The FCA has been particularly active in trying to tackle poor quality pension transfer advice as a risk to its consumer protection objective. We have seen significant supervisory and enforcement activity in the area in 2018. There have been high profile issues around transfers from some defined benefit (“DB”) schemes such as the British Steel pension scheme.
On 4 October the FCA published a Policy Statement (PS18/20) on “Improving the quality of pension transfer advice”. The PS takes forward a range of policy proposals on which the FCA had consulted in CP18/7 to address perceived failings in the pension transfer advice market.
What will the new rules change?
The new rules seek to improve the quality of pension transfer advice given by advisors, especially as consumers usually end up losing safeguarded benefits in a DB scheme on a transfer out to a defined contribution (“DC”) scheme. They concern:
- Amending the pension transfer specialist (“PTS”) qualification so that all PTSs must hold additional qualifications for providing advice in this area.

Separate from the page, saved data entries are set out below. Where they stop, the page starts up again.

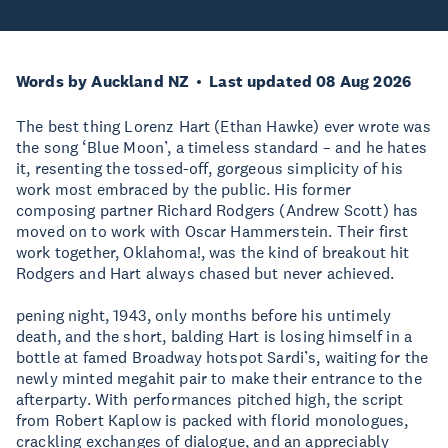
Words by Auckland NZ
Last updated 08 Aug 2026
The best thing Lorenz Hart (Ethan Hawke) ever wrote was
the song ‘Blue Moon’, a timeless standard – and he hates
it, resenting the tossed-off, gorgeous simplicity of his
work most embraced by the public. His former
composing partner Richard Rodgers (Andrew Scott) has
moved on to work with Oscar Hammerstein. Their first
work together, Oklahoma!, was the kind of breakout hit
Rodgers and Hart always chased but never achieved.
pening night, 1943, only months before his untimely
death, and the short, balding Hart is losing himself in a
bottle at famed Broadway hotspot Sardi’s, waiting for the
newly minted megahit pair to make their entrance to the
afterparty. With performances pitched high, the script
from Robert Kaplow is packed with florid monologues,
crackling exchanges of dialogue, and an appreciably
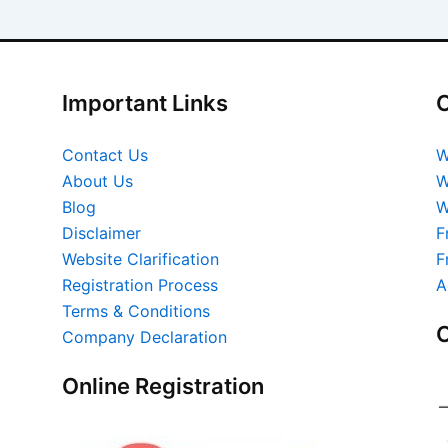
Important Links
O
Contact Us
W
About Us
W
Blog
W
Disclaimer
F
Website Clarification
F
Registration Process
A
Terms & Conditions
O
Company Declaration
Online Registration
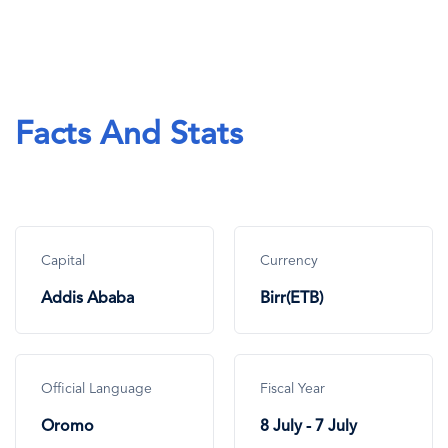
Facts And Stats
Capital
Currency
Addis Ababa
Birr(ETB)
Official Language
Fiscal Year
Oromo
8 July - 7 July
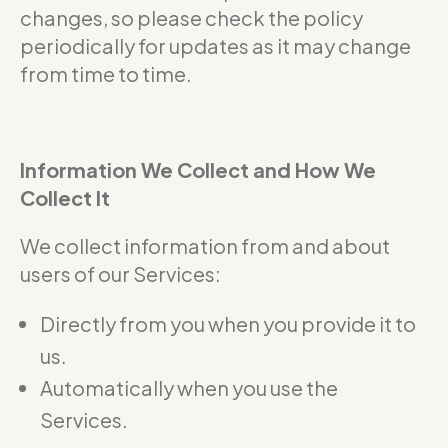
changes, so please check the policy
periodically for updates as it may change
from time to time.
Information We Collect and How We
Collect It
We collect information from and about
users of our Services:
Directly from you when you provide it to
us.
Automatically when you use the
Services.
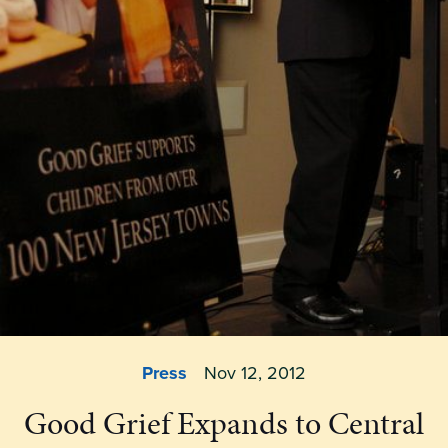
Press
Nov 12, 2012
Good Grief Expands to Central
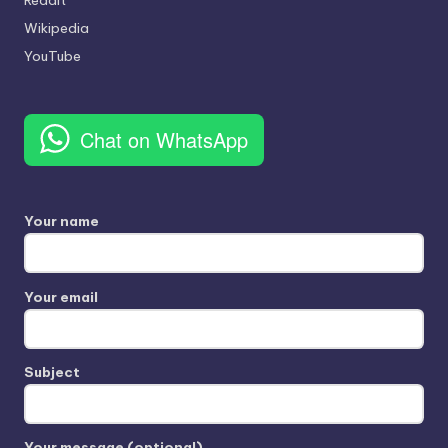
Wikipedia
YouTube
Chat on WhatsApp
Your name
Your email
Subject
Your message (optional)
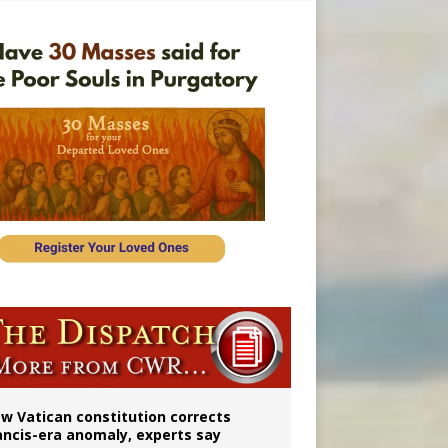
 to 2029
w Vatican constitution corrects
ancis-era anomaly, experts say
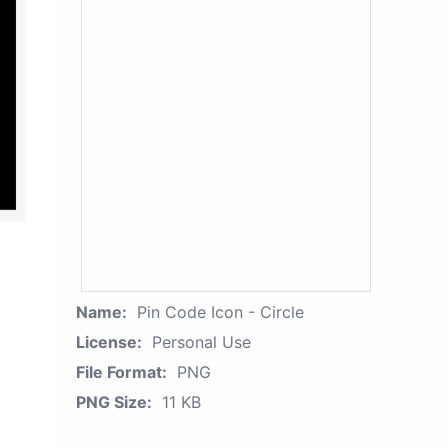
Name:
Pin Code Icon - Circle
License:
Personal Use
File Format:
PNG
PNG Size:
11 KB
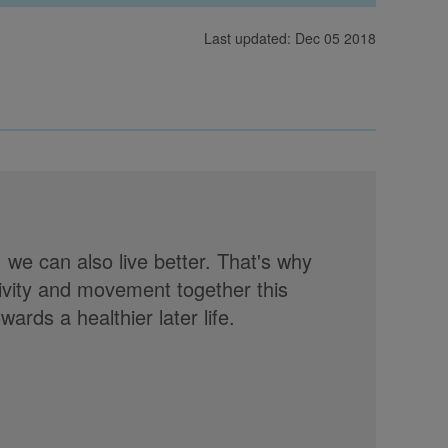
Last updated: Dec 05 2018
, we can also live better. That's why
tivity and movement together this
rds a healthier later life.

- Introducing guidance on how a PTS should work with another advisor in a two advisor model. The FCA has said that transfer advice must take account of both the proposed scheme and the proposed investments into which a transfer is being considered. Some firms have done this by having a PTS and an investment adviser work together to give advice.
- Guidance on the boundary between advice and providing generic information when offering “triage” services to prospective clients. Triage must not contain personalised advice based on the customer’s circumstances but can only be made up of generic, balanced information on the negatives and positives of a pensions transfer.
- Guidance on assessing consumer’s attitudes towards risk so as to include longevity and investment risks.
- Requiring suitability advice in writing even when the recommendation is that a transfer should not be made by a customer.
- Amending valuation assumptions previously in place regarding inflationary pension increases in a DB scheme.
When will the changes take place?
The FCA has published final rules and guidance that will be incorporated into the FCA Handbook. These will come into force variously between now and 6 April 2019. The changes with regard to PTS qualifications come into force on 1 October 2020.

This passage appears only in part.